ING Bank Manila said it expects the NPL ratio to “tread higher” in the near term following the expiration of the debt moratorium.

“With incomes down, consumers and firms will likely face challenges in keeping payments up to date,” the bank said.

To recall, bad loans piled up last year because lockdown measures amid the pandemic aggravated unemployment rate and forced many businesses to shut down. These conditions made it difficult for borrowers to settle their debts on time.

This is why reopening the economy is needed to improve the financial capability of the borrowers, Ricafort told the BusinessMirror. He noted it would then help to enhance the banking sector’s asset quality.

“Going forward, further improvement in economic recovery prospects, especially with the scheduled start of Covid-19 vaccine rollouts in the country would help economic recovery prospects,” Ricafort told the BusinessMirror.

Resuming business activities will allow improvements in sales, production, and livelihood, among others, Ricafort added.

The RCBC economist told the BusinessMirror that the Financial Institution Strategic Transfer (Fist) bill will also provide some relief for the financial system.

The said bill allows financial institutions to get rid of their nonperforming assets—which include NPLs and real and other properties acquired in settlement of loans—by selling them to asset management firms or FIST companies.

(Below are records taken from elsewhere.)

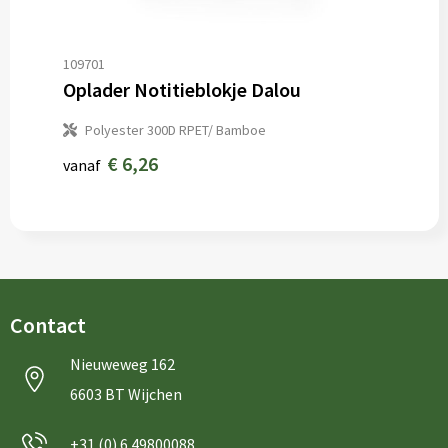
109701
Oplader Notitieblokje Dalou
Polyester 300D RPET/ Bamboe
€ 6,26
vanaf
Contact
Nieuweweg 162
6603 BT Wijchen
+31 (0) 6 49800088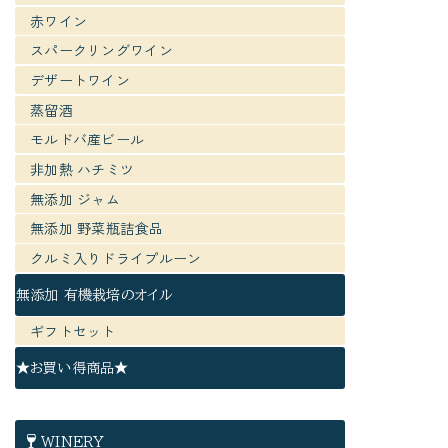
赤ワイン
スパークリングワイン
デザートワイン
蒸留酒
モルドバ産ビール
非加熱 ハチミツ
無添加 ジャム
無添加 野菜瓶詰食品
クルミ入りドライプルーン
無添加 有機栽培のオイル
ギフトセット
★お買い得商品★
WINERY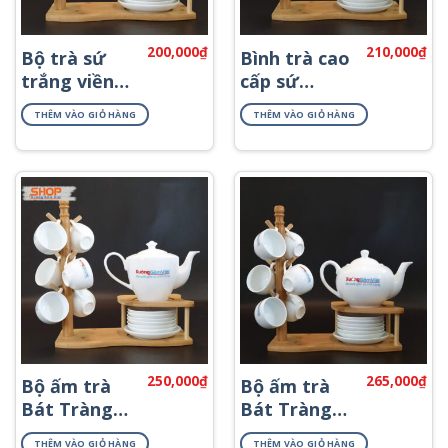
200,000
₫
210,000
₫
Bộ trà sứ
Bình trà cao
trắng viền
cấp sứ
kim đẹp giá
trắng Bát
THÊM VÀO GIỎ HÀNG
THÊM VÀO GIỎ HÀNG
rẻ ATK-58
Tràng AT-55
250,000
₫
265,000
₫
Bộ ấm trà
Bộ ấm trà
Bát Tràng
Bát Tràng
in logo đẹp
sứ trắng
THÊM VÀO GIỎ HÀNG
THÊM VÀO GIỎ HÀNG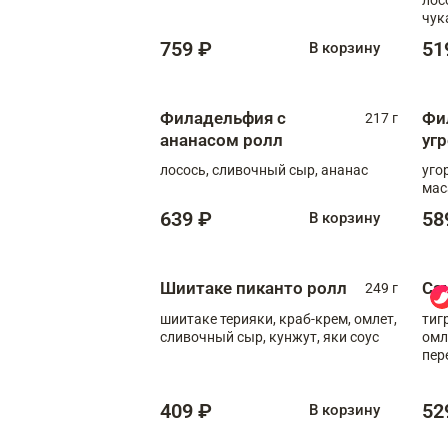
чук
759 ₽
51
В корзину
Филадельфия с
Фи
217 г
ананасом ролл
уг
лосось, сливочный сыр, ананас
уго
мас
639 ₽
58
В корзину
Шиитаке пиканто ролл
Са
249 г
шиитаке терияки, краб-крем, омлет,
тиг
сливочный сыр, кунжут, яки соус
омл
пер
мол
409 ₽
52
В корзину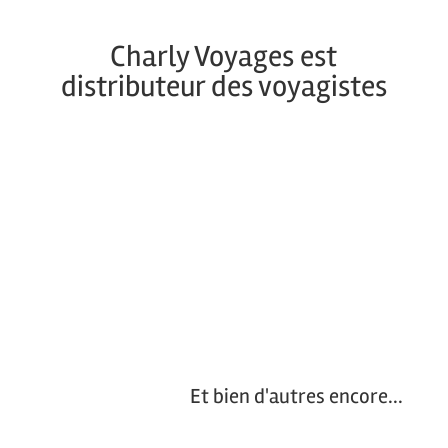
Charly Voyages est
distributeur des voyagistes
Et bien d'autres encore...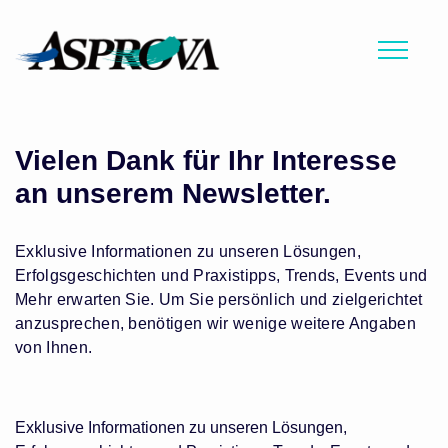
Vielen Dank für Ihr Interesse
an unserem Newsletter.
Exklusive Informationen zu unseren Lösungen,
Erfolgsgeschichten und Praxistipps, Trends, Events und
Mehr erwarten Sie. Um Sie persönlich und zielgerichtet
anzusprechen, benötigen wir wenige weitere Angaben
von Ihnen.
Exklusive Informationen zu unseren Lösungen,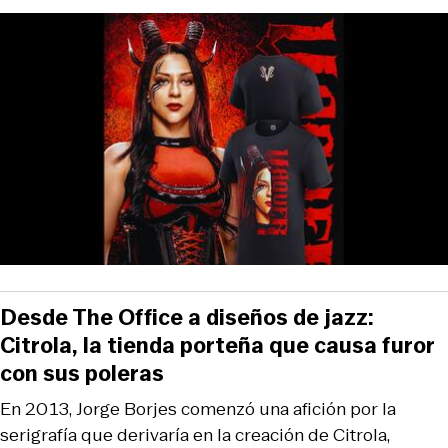
Desde The Office a diseños de jazz:
Citrola, la tienda porteña que causa furor
con sus poleras
En 2013, Jorge Borjes comenzó una afición por la
serigrafía que derivaría en la creación de Citrola,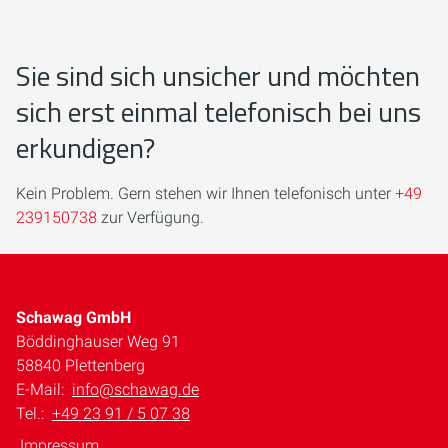
Sie sind sich unsicher und möchten
sich erst einmal telefonisch bei uns
erkundigen?
Kein Problem. Gern stehen wir Ihnen telefonisch unter
+49
239150738
zur Verfügung.
Schawag GmbH
Böddinghauser Weg 91
58840 Plettenberg
E-Mail:
info@schawag.de
Tel.:
+49 23 91 / 5 07 38
Impressum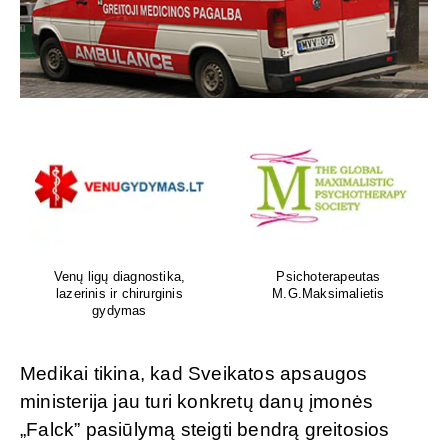
Venų ligų diagnostika,
Psichoterapeutas
lazerinis ir chirurginis
M.G.Maksimalietis
gydymas
Medikai tikina, kad Sveikatos apsaugos
ministerija jau turi konkretų danų įmonės
„Falck” pasiūlymą steigti bendrą greitosios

This can help them attain better management of their debt levels during this pandemic.

Demand for borrowings

ING Bank Manila expects demand for loans to be low this year as the economy continues to grapple with the impact of the poor governance of the Covid-19 pandemic.

The bank expects loan growth to remain in the red in the near term and bounce possibly by end-2021 as the economic activity recovers.

Outstanding loans provided by the universal and commercial banks contracted by 0.7 percent in December 2020, the first in 14 years. Bank lending growth slowed down because financial institutions were risk averse amid the pandemic, BSP said.

ING Bank Manila said it doesn’t likely see bank lending to post a sustained double-digit pace of growth in the near term, given the state and pace of the economic recovery.

The Philippine economy contracted by 9.5 percent on average last year.